Chinese regulators have locked in a sweeping crypto clampdown, banning unapproved yuan-linked stablecoins and curbing tokenized assets.

2/6/20265 min read35 views

China Tightens Grip on Crypto Sector

The Chinese government continues to implement a comprehensive strategy to regulate and control the cryptocurrency industry. After banning mining and imposing restrictions on crypto exchanges, China has now banned yuan-linked stablecoins and the tokenization of real assets.

Key points:

  • Chinese regulators have officially prohibited the issuance and circulation of any stablecoins pegged to the Chinese yuan without special permission.
  • The tokenization of real assets (such as real estate or securities) without regulatory oversight has also been banned.
  • These measures are part of a large-scale campaign to strengthen control over the cryptocurrency industry in China.

The new rules aim to reinforce state control over the financial system and the national currency. The authorities want to prevent the spread of alternative payment instruments that could compete with the official digital yuan.

Impact on the Global Crypto Market

China's decision has serious consequences for the entire crypto economy. This is another blow to decentralized finance (DeFi) and stablecoins, which are seen as a potential threat to governments' control over national currencies.

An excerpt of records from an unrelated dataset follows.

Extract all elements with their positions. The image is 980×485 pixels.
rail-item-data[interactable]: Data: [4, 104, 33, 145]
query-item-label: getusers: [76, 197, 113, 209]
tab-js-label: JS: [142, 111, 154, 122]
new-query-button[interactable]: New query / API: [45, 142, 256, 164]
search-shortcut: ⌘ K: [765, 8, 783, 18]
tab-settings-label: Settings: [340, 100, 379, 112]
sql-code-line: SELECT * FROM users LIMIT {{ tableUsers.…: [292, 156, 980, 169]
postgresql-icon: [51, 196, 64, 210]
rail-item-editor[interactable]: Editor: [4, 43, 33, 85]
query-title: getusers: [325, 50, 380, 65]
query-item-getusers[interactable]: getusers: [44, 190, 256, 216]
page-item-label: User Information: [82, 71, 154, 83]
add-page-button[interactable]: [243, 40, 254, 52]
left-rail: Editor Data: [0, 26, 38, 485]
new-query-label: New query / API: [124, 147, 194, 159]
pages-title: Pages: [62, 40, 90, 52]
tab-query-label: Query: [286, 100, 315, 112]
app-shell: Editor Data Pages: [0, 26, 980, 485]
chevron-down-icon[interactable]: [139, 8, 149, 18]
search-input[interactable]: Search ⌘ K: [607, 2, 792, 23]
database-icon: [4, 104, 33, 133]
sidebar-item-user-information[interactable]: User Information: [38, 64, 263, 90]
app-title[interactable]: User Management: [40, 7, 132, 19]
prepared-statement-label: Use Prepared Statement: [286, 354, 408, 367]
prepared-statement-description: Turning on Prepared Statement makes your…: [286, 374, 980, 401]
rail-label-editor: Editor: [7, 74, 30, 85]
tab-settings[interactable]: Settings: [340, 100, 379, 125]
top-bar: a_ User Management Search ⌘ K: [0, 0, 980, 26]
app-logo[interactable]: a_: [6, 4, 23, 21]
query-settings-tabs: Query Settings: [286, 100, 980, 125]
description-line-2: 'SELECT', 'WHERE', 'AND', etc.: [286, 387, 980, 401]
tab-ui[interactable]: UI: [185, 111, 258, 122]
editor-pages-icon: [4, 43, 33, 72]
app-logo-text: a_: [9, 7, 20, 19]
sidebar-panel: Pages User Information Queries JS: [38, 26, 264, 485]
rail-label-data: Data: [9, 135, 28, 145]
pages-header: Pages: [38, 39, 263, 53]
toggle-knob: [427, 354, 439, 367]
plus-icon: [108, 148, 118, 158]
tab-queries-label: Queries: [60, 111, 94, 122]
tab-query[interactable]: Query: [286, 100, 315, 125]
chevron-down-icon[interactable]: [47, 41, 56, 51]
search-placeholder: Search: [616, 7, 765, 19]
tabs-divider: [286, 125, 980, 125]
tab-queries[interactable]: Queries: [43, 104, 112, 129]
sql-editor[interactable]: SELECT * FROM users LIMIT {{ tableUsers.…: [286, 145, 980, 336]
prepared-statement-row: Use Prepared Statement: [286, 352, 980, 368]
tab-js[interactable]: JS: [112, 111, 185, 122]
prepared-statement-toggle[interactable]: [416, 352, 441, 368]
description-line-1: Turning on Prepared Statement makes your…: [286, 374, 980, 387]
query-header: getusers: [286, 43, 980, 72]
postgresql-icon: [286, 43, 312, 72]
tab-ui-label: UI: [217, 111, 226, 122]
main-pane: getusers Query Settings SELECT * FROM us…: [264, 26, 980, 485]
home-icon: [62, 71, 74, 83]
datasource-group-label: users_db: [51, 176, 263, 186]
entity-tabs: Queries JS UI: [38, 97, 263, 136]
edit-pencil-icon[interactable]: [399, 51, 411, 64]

On the other hand, these measures are unlikely to be able to completely stop the development of the crypto market globally. The crypto industry continues to evolve, and leading jurisdictions, on the contrary, are striving to create favorable conditions for its growth. But for China, which seeks to establish complete control over the digital economy, this is an important step towards implementing its national crypto strategy.